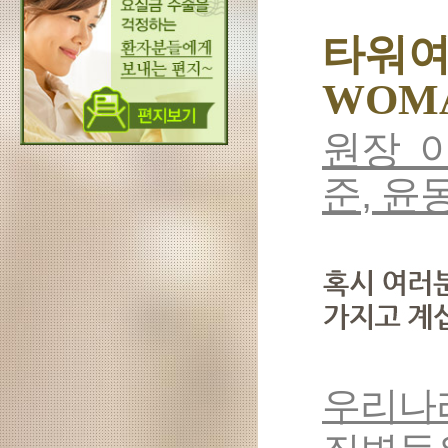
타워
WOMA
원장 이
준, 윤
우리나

========

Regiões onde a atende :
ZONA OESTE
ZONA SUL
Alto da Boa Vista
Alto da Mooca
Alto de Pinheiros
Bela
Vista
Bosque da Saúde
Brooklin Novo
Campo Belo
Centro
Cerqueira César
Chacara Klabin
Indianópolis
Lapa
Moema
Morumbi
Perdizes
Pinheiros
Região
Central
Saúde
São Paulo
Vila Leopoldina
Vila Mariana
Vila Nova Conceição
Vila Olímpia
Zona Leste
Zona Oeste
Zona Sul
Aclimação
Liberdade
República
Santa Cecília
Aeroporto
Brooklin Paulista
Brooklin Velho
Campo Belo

========

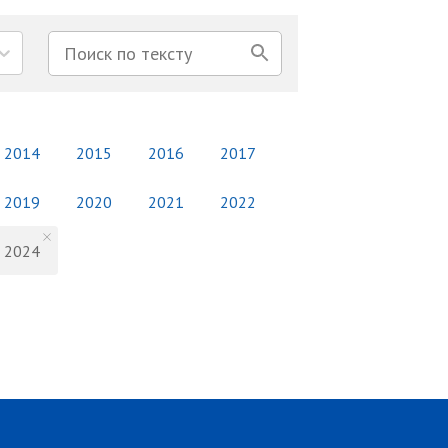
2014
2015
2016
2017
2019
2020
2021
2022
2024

========

## Requirement
Return only the lines of the records in which the string "Brooklin" appears.

## Response
Brooklin Novo
Brooklin Paulista
Brooklin Velho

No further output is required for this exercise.